A Data on molecular docking of Sulfamoyl phenyl derivatives on diabetic targeted human DPP-4 enzyme

Type 2 diabetes mellitus endures a significant worldwide health burden, requiring effective and innovative treatment strategies. Dipeptidyl peptidase-4 (DPP-4) inhibitors have gained importance as therapeutic agents because they improve blood glucose control by stabilizing incretin hormones. The present study employs molecular docking simulations to evaluate the binding interactions between DPP-4 (PDB ID: 2OQV) and a series of synthesized 4-N-acetylsulfamoylphenyl, 4-N-pyrimidin-2-ylsulfamoyl phenyl, 4-N-5-methylisoxazol-4-yl sulfamoyl phenyl and N-4-sulfamoylphenyl derivatives.
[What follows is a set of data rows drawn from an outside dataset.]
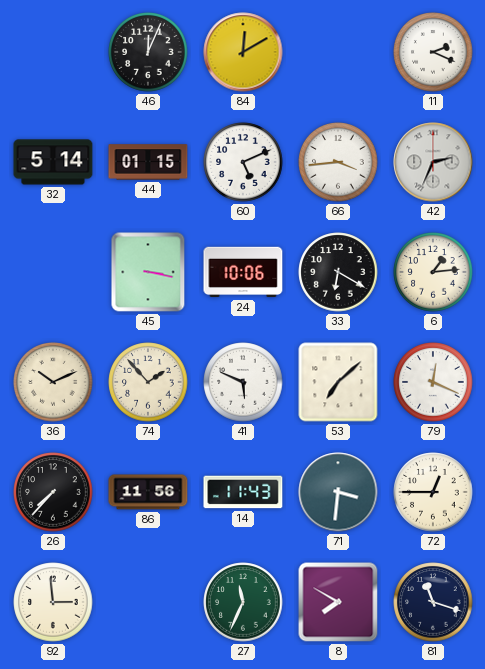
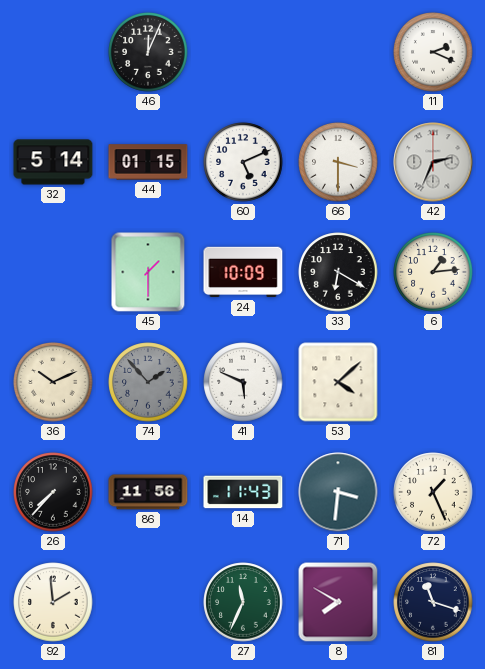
84: 12:10 -> none
66: 3:44 -> 3:30
45: 3:17 -> 1:30
24: 10:06 -> 10:09
74 dial: cream -> grey
53: 7:08 -> 4:08
79: 12:19 -> none
72: 12:45 -> 1:26
92: 2:59 -> 1:59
Docking analysis demonstrated favourable binding affinities, with scores ranging from -7.0 to -9.0 kcal/mol. Among the evaluated compounds, derivatives SULF24 exhibited the highest binding affinity (-9.0 kcal/mol), forming stable interactions with critical active site residues, including PRO:510, THR:565, VAL:558, LYS:512, ARG:560, ILE:529, thereby suggesting strong inhibitory potential. The remaining derivatives also displayed consistent interaction patterns within the enzymes binding pocket, further supporting their potential biological relevance. The observed molecular interactions and docking energetics underscore the potential of these sulfamoyl derivatives as promising lead molecule for further essay studies to optimized and validated these compounds, the development of advanced antidiabetic drugs.